» **Task directions**
Reproduce word for word the lines from the beginning of the entries to the line with "mostrem as suas capacidades para realizar o", both included, but none of the pictures.

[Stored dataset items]
┌────────
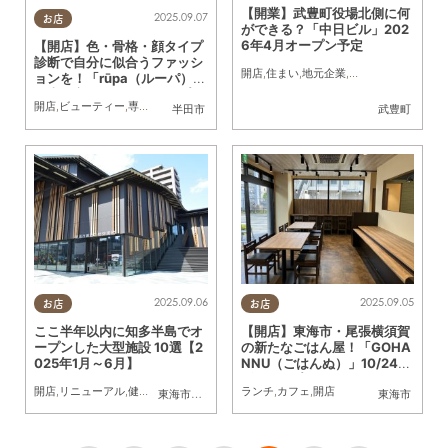
【開業】武豊町役場北側に何
2025.09.07
お店
ができる？「中日ビル」202
6年4月オープン予定
【開店】色・骨格・顔タイプ
診断で自分に似合うファッシ
開店
,
住まい
,
地元企業
,
まちネタ
,
家族
ョンを！「rūpa（ルーパ）」
が半田市に6/27(金)オープン
開店
,
ビューティー
,
専門店
,
まちネタ
半田市
武豊町
2025.09.06
2025.09.05
お店
お店
ここ半年以内に知多半島でオ
【開店】東海市・尾張横須賀
ープンした大型施設 10選【2
の新たなごはん屋！「GOHA
025年1月～6月】
NNU（ごはんぬ）」10/24
(金)オープン
開店
,
リニューアル
,
健康
,
専門店
,
映画
,
まちネタ
ランチ
,
まとめ記事
,
カフェ
,
開店
,
親子
東海市
,
大府市
,
知多市
,
半田市
,
常滑市
東海市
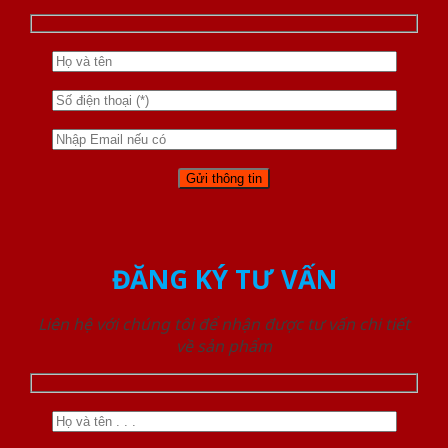
ĐĂNG KÝ TƯ VẤN
Liên hệ với chúng tôi để nhận được tư vấn chi tiết
về sản phẩm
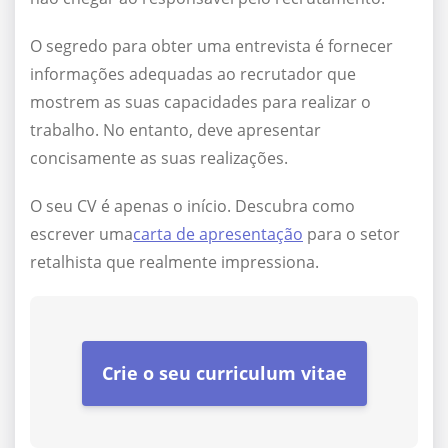
O segredo para obter uma entrevista é fornecer
informações adequadas ao recrutador que
mostrem as suas capacidades para realizar o
trabalho. No entanto, deve apresentar
concisamente as suas realizações.
O seu CV é apenas o início. Descubra como
escrever uma
carta de apresentação
para o setor
retalhista que realmente impressiona.
Crie o seu curriculum vitae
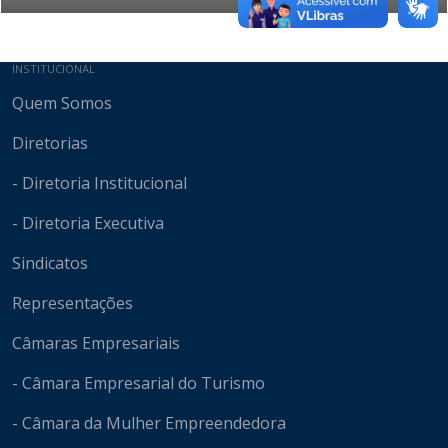
Mapa do site
INSTITUCIONAL
Quem Somos
Diretorias
- Diretoria Institucional
- Diretoria Executiva
Sindicatos
Representações
Câmaras Empresariais
- Câmara Empresarial do Turismo
- Câmara da Mulher Empreendedora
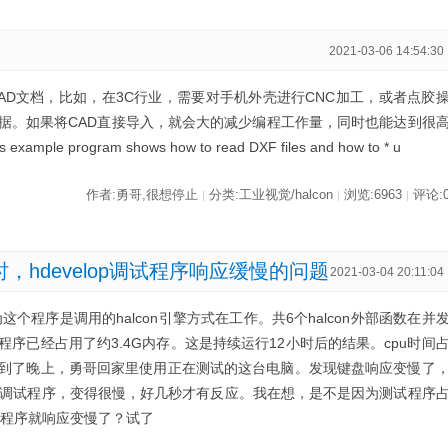
2021-03-06 14:54:30
AD文档，比如，在3C行业，需要对手机外壳进行CNC加工，或者点胶
据。如果将CAD直接导入，就会大的减少编程工作量，同时也能达到很
e program shows how to read DXF files and how to * u
作者:勇哥,很想停止
分类:工业视觉/halcon
浏览:6963
评论:
|
|
|
序时，hdevelop调试程序响应缓慢的问题
2021-03-04 20:11:04
为这个程序是调用的halcon引擎方式在工作。共6个halcon外部函数在并
序已经占用了约3.4G内存。这是持续运行12小时后的结果。cpu时间
到了晚上，勇哥回家里使用正在测试的这台电脑。发现键盘响应变慢了
单步一个调试程序，变得很慢，好几秒才有反应。我在想，是不是因为测试程序
p调试程序就响应变慢了？试了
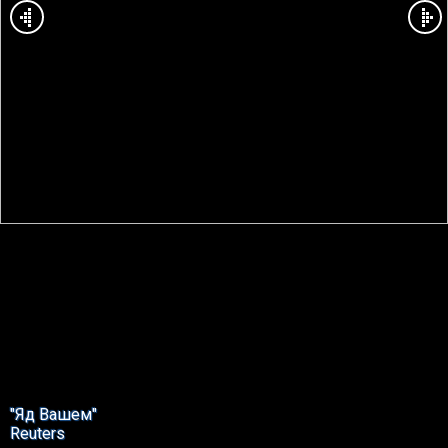
"Яд Вашем"
Reuters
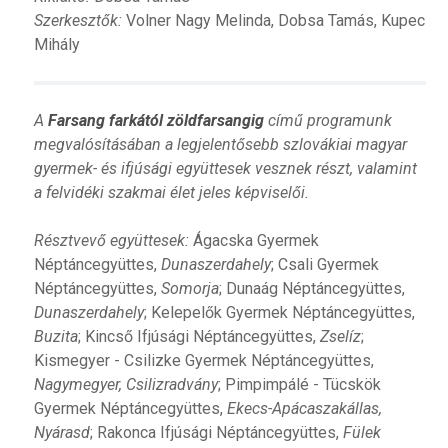
Szerkesztők:
Volner Nagy Melinda, Dobsa Tamás, Kupec
Mihály
A
Farsang farkától zöldfarsangig
című programunk
megvalósításában a legjelentősebb szlovákiai magyar
gyermek- és ifjúsági együttesek vesznek részt, valamint
a felvidéki szakmai élet jeles képviselői.
Résztvevő együttesek:
Ágacska Gyermek
Néptáncegyüttes,
Dunaszerdahely
; Csali Gyermek
Néptáncegyüttes,
Somorja
; Dunaág Néptáncegyüttes,
Dunaszerdahely
; Kelepelők Gyermek Néptáncegyüttes,
Buzita
; Kincső Ifjúsági Néptáncegyüttes,
Zselíz
;
Kismegyer - Csilizke Gyermek Néptáncegyüttes,
Nagymegyer, Csilizradvány
; Pimpimpálé - Tücskök
Gyermek Néptáncegyüttes,
Ekecs-Apácaszakállas,
Nyárasd
; Rakonca Ifjúsági Néptáncegyüttes,
Fülek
└────────
» **Response**
【開業】武豊町役場北側に何
2025.09.07
お店
ができる？「中日ビル」202
6年4月オープン予定
【開店】色・骨格・顔タイプ
診断で自分に似合うファッシ
開店
,
住まい
,
地元企業
,
まちネタ
,
家族
ョンを！「rūpa（ルーパ）」
が半田市に6/27(金)オープン
開店
,
ビューティー
,
専門店
,
まちネタ
半田市
武豊町
2025.09.06
2025.09.05
お店
お店
ここ半年以内に知多半島でオ
【開店】東海市・尾張横須賀
ープンした大型施設 10選【2
の新たなごはん屋！「GOHA
025年1月～6月】
NNU（ごはんぬ）」10/24
(金)オープン
開店
,
リニューアル
,
健康
,
専門店
,
映画
,
まちネタ
ランチ
,
まとめ記事
,
カフェ
,
開店
,
親子
東海市
,
大府市
,
知多市
,
半田市
,
常滑市
東海市
ĐĂNG KÝ TƯ VẤN
Liên hệ với chúng tôi để nhận được tư vấn chi tiết
về sản phẩm
O segredo para obter uma entrevista é fornecer
informações adequadas ao recrutador que
mostrem as suas capacidades para realizar o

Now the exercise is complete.